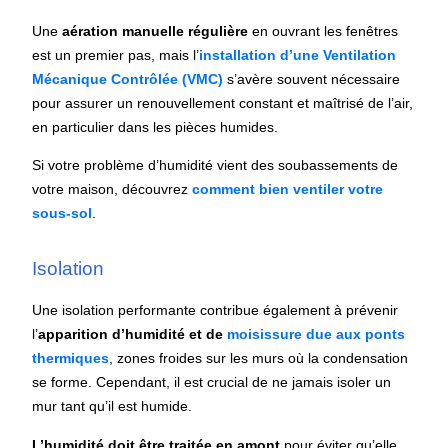
Une
aération manuelle régulière
en ouvrant les fenêtres
est un premier pas, mais l’
installation d’une Ventilation
Mécanique Contrôlée (VMC)
s’avère souvent nécessaire
pour assurer un renouvellement constant et maîtrisé de l’air,
en particulier dans les pièces humides.
Si votre problème d’humidité vient des soubassements de
votre maison, découvrez
comment bien ventiler votre
sous-sol
.
Isolation
Une isolation performante contribue également à prévenir
l’
apparition d’humidité et de
moisissure due aux ponts
thermiques
, zones froides sur les murs où la condensation
se forme.
Cependant, il est crucial de ne jamais isoler un
mur tant qu’il est humide.
L’humidité doit être traitée en amont
pour éviter qu’elle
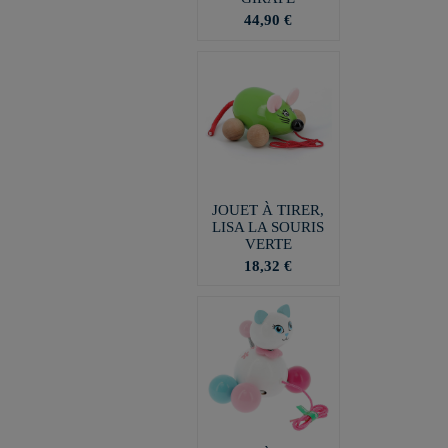
44,90 €
JOUET À TIRER,
LISA LA SOURIS
VERTE
18,32 €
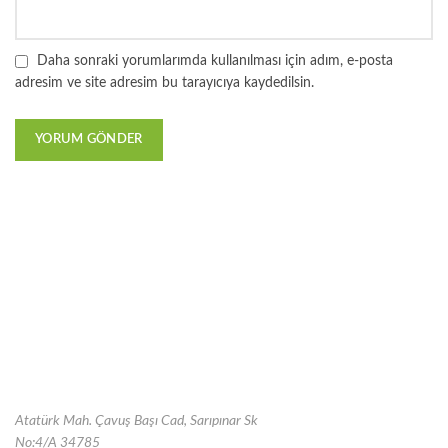
Daha sonraki yorumlarımda kullanılması için adım, e-posta
adresim ve site adresim bu tarayıcıya kaydedilsin.
Atatürk Mah. Çavuş Başı Cad, Sarıpınar Sk
No:4/A 34785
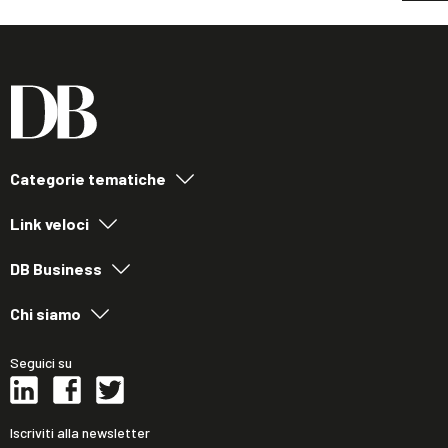
Categorie tematiche
Link veloci
DB Business
Chi siamo
Seguici su
Iscriviti alla newsletter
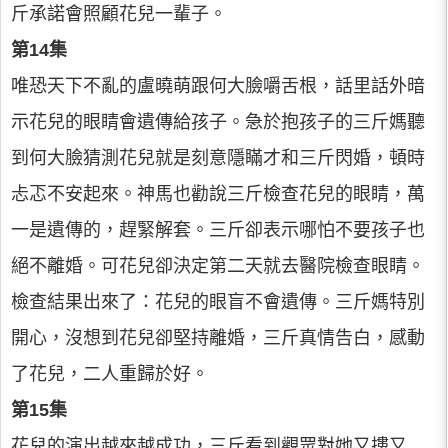
斤承諾會照顧花兒一輩子。
第14集
唯恐天下不亂的盧曉萌跟何大臉嚼舌根，話里話外暗
示花兒的眼睛會遺傳給孩子。急於抱孩子的三斤媽聽
到何大臉猜測花兒就是刻意隱瞞才和三斤閃婚，頓時
忐忑不安起來。神馬也勸說三斤檢查花兒的眼睛，萬
一是遺傳的，趕緊解套。三斤卻表示哪怕不要孩子也
絕不離婚。可花兒卻決定第二天就去醫院檢查眼睛。
檢查結果出來了：花兒的眼盲不會遺傳。三斤媽特別
開心，沒想到花兒卻堅持離婚，三斤真情告白，感動
了花兒，二人重歸於好。
第15集
花兒的演出越來越成功，三斤看到觀眾對她又摟又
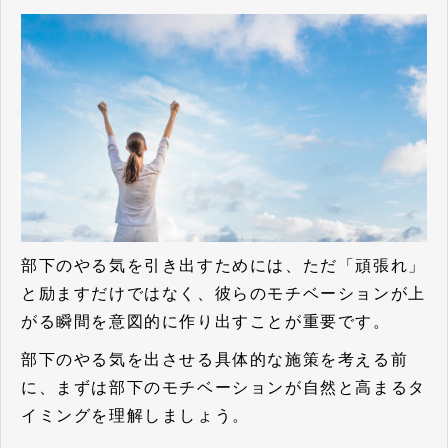
部下のやる気を引き出すためには、ただ「頑張れ」
と励ますだけではなく、彼らのモチベーションが上
がる瞬間を意図的に作り出すことが重要です。
部下のやる気を出させる具体的な施策を考える前
に、まずは部下のモチベーションが自然と高まるタ
イミングを理解しましょう。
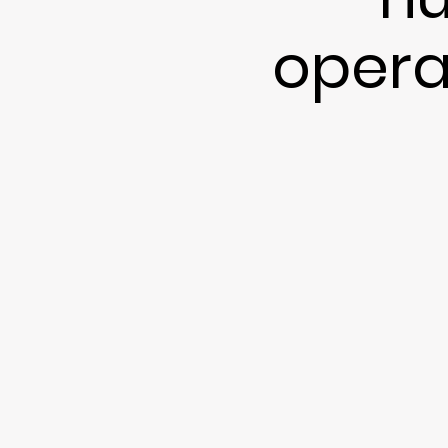
opera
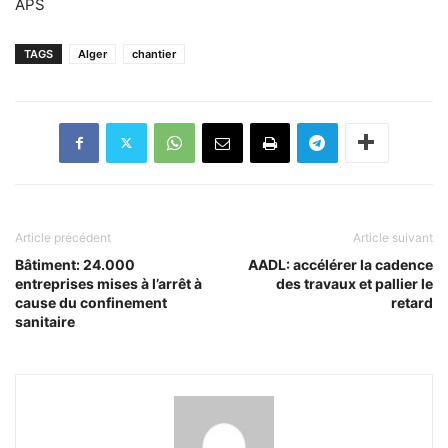
APS
TAGS
Alger
chantier
Article précédent
Article suivant
Bâtiment: 24.000
AADL: accélérer la cadence
entreprises mises à l’arrêt à
des travaux et pallier le
cause du confinement
retard
sanitaire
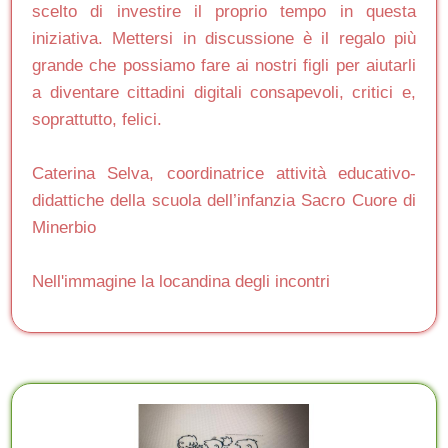
scelto di investire il proprio tempo in questa
iniziativa. Mettersi in discussione è il regalo più
grande che possiamo fare ai nostri figli per aiutarli
a diventare cittadini digitali consapevoli, critici e,
soprattutto, felici.
Caterina Selva, coordinatrice attività educativo-
didattiche della scuola dell’infanzia Sacro Cuore di
Minerbio
Nell'immagine la locandina degli incontri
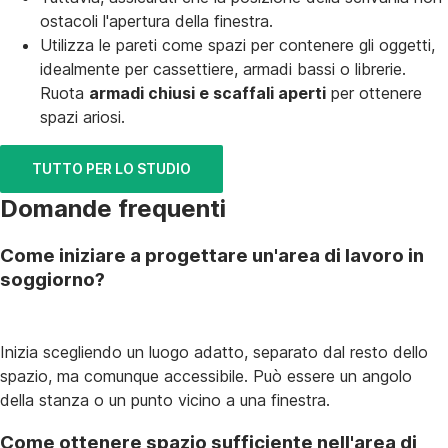
ostacoli l'apertura della finestra.
Utilizza le pareti come spazi per contenere gli oggetti,
idealmente per cassettiere, armadi bassi o librerie.
Ruota
armadi chiusi e scaffali aperti
per ottenere
spazi ariosi.
TUTTO PER LO STUDIO
Domande frequenti
Come iniziare a progettare un'area di lavoro in
soggiorno?
Inizia scegliendo un luogo adatto, separato dal resto dello
spazio, ma comunque accessibile. Può essere un angolo
della stanza o un punto vicino a una finestra.
Come ottenere spazio sufficiente nell'area di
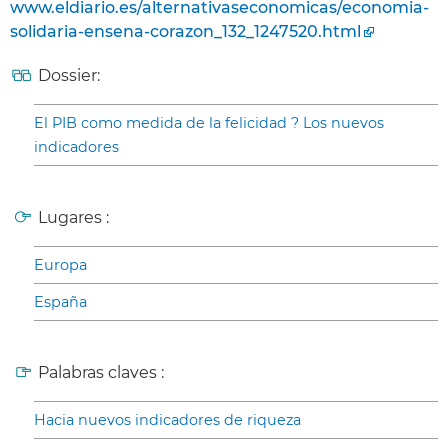
www.eldiario.es/alternativaseconomicas/economia-
solidaria-ensena-corazon_132_1247520.html
Dossier:
El PIB como medida de la felicidad ? Los nuevos
indicadores
Lugares :
Europa
España
Palabras claves :
Hacia nuevos indicadores de riqueza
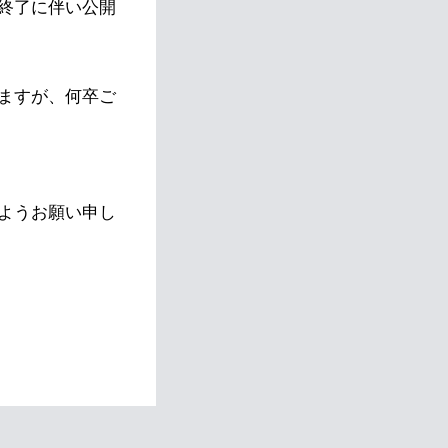
終了に伴い公開
ますが、何卒ご
ようお願い申し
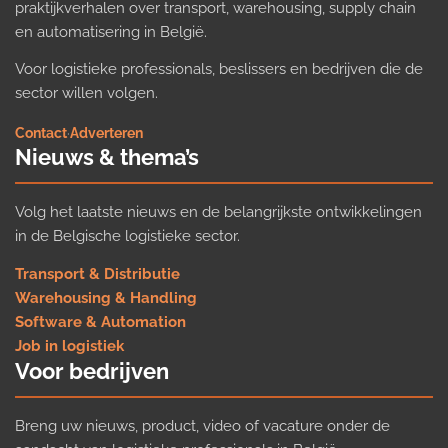
praktijkverhalen over transport, warehousing, supply chain
en automatisering in België.
Voor logistieke professionals, beslissers en bedrijven die de
sector willen volgen.
Contact
·
Adverteren
Nieuws & thema’s
Volg het laatste nieuws en de belangrijkste ontwikkelingen
in de Belgische logistieke sector.
Transport & Distributie
Warehousing & Handling
Software & Automation
Job in logistiek
Voor bedrijven
Breng uw nieuws, product, video of vacature onder de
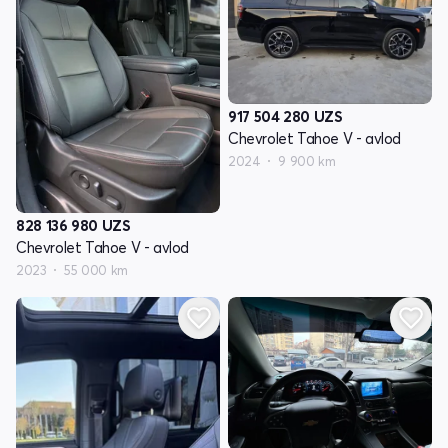
917 504 280
UZS
Chevrolet Tahoe V - avlod
2024
9 900 km
828 136 980
UZS
Chevrolet Tahoe V - avlod
2023
55 000 km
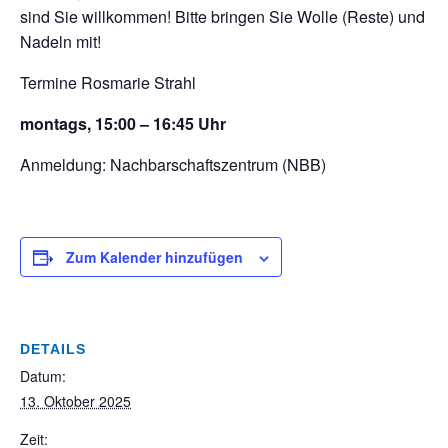
sind Sie willkommen! Bitte bringen Sie Wolle (Reste) und
Nadeln mit!
Termine Rosmarie Strahl
montags, 15:00 – 16:45 Uhr
Anmeldung: Nachbarschaftszentrum (NBB)
Zum Kalender hinzufügen
DETAILS
Datum:
13. Oktober 2025
Zeit:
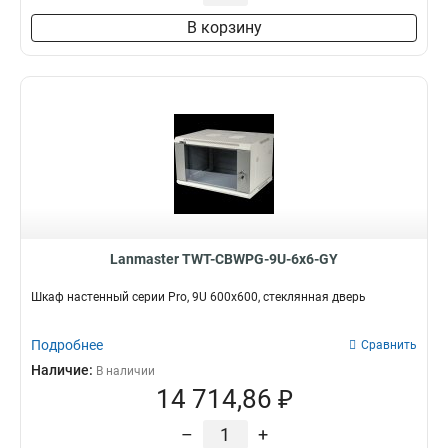
В корзину
Lanmaster TWT-CBWPG-9U-6x6-GY
Шкаф настенный серии Pro, 9U 600x600, стеклянная дверь
Подробнее
Сравнить
Наличие:
В наличии
14 714,86 ₽
–
+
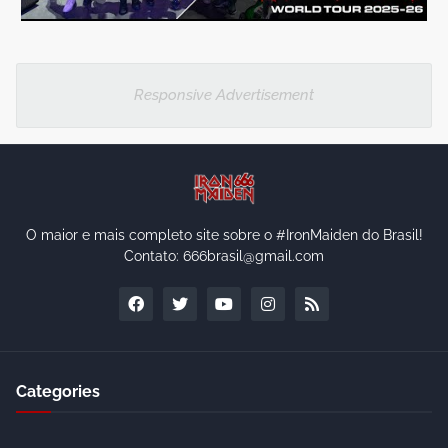
Responsive Advertisement
O maior e mais completo site sobre o #IronMaiden do Brasil!
Contato: 666brasil@gmail.com
Categories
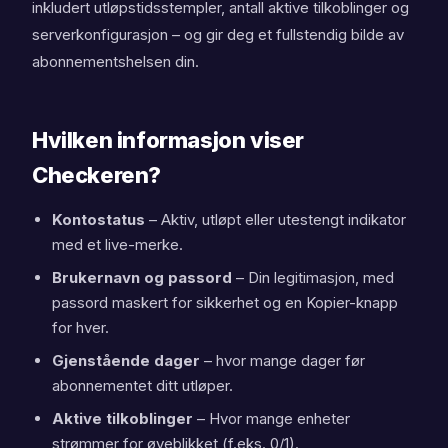
inkludert utløpstidsstempler, antall aktive tilkoblinger og
serverkonfigurasjon – og gir deg et fullstendig bilde av
abonnementshelsen din.
Hvilken informasjon viser
Checkeren?
Kontostatus
– Aktiv, utløpt eller utestengt indikator
med et live-merke.
Brukernavn og passord
– Din legitimasjon, med
passord maskert for sikkerhet og en Kopier-knapp
for hver.
Gjenstående dager
– hvor mange dager før
abonnementet ditt utløper.
Aktive tilkoblinger
– Hvor mange enheter
strømmer for øyeblikket (f.eks. 0/1).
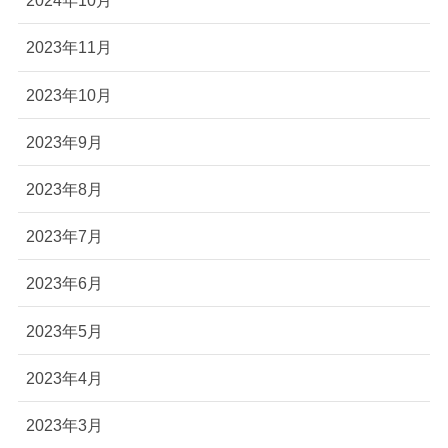
2024年10月
2023年11月
2023年10月
2023年9月
2023年8月
2023年7月
2023年6月
2023年5月
2023年4月
2023年3月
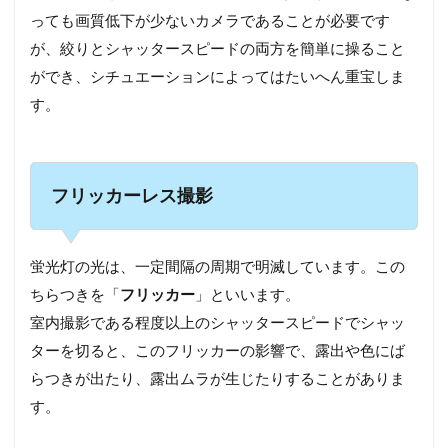
っても画質低下が少ないカメラであることが必要です
が、絞りとシャッタースピードの両方を簡単に操ること
ができ、シチュエーションによってはたいへん重宝しま
す。
フリッカーレス撮影
蛍光灯の光は、一定間隔の周期で明滅しています。この
ちらつきを「
フリッカー
」といいます。
室内撮影である程度以上のシャッタースピードでシャッ
ターを切ると、このフリッカーの影響で、露出や色にば
らつきが出たり、露出ムラが生じたりすることがありま
す。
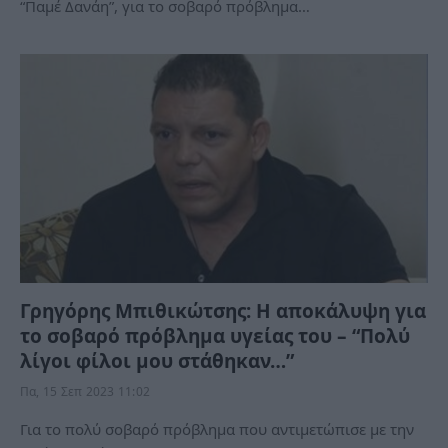
“Παμέ Δανάη”, για το σοβαρό πρόβλημα…
Γρηγόρης Μπιθικώτσης: Η αποκάλυψη για
το σοβαρό πρόβλημα υγείας του – “Πολύ
λίγοι φίλοι μου στάθηκαν…”
Πα, 15 Σεπ 2023 11:02
Για το πολύ σοβαρό πρόβλημα που αντιμετώπισε με την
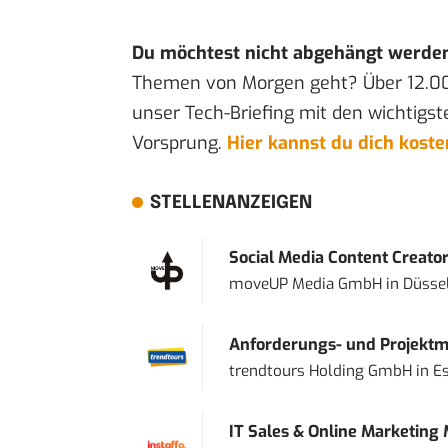
Du möchtest nicht abgehängt werde
Themen von Morgen geht? Über 12.0
unser Tech-Briefing mit den wichtigst
Vorsprung.
Hier kannst du dich kost
STELLENANZEIGEN
Social Media Content Creato
moveUP Media GmbH
in
Düsse
Anforderungs- und Projektma
trendtours Holding GmbH
in
E
IT Sales & Online Marketing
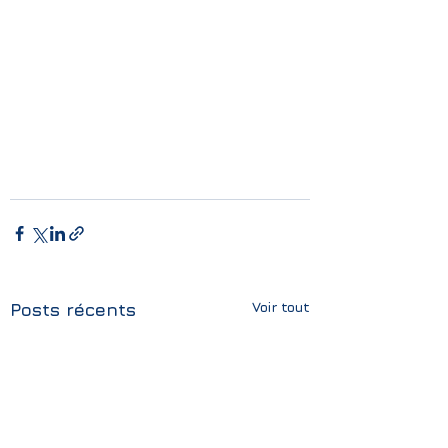
Voir tout
Posts récents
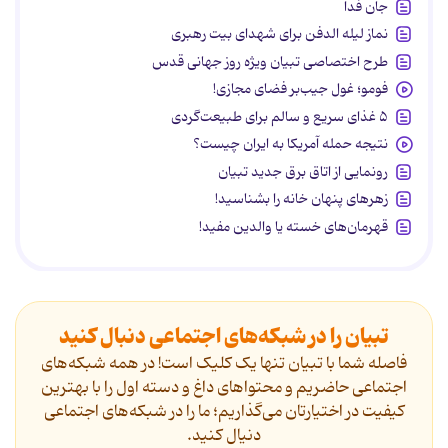
جان فدا
نماز لیله الدفن برای شهدای بیت رهبری
طرح اختصاصی تبیان ویژه روز جهانی قدس
فومو؛ غول جیب‌بر فضای مجازی!
۵ غذای سریع و سالم برای طبیعت‌گردی
نتیجه حمله آمریکا به ایران چیست؟
رونمایی از اتاق برق جدید تبیان
زهرهای پنهان خانه را بشناسید!
قهرمان‌های خسته یا والدین مفید!
تبیان را در شبکه‌های اجتماعی دنبال کنید
فاصله شما با تبیان تنها یک کلیک است! در همه شبکه‌های
اجتماعی حاضریم و محتواهای داغ و دسته اول را با بهترین
کیفیت در اختیارتان می‌گذاریم؛ ما را در شبکه‌های اجتماعی
دنیال کنید.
----------
Pick each line holding the word "area" out of the listing.

Come iniziare a progettare un'area di lavoro in
Come ottenere spazio sufficiente nell'area di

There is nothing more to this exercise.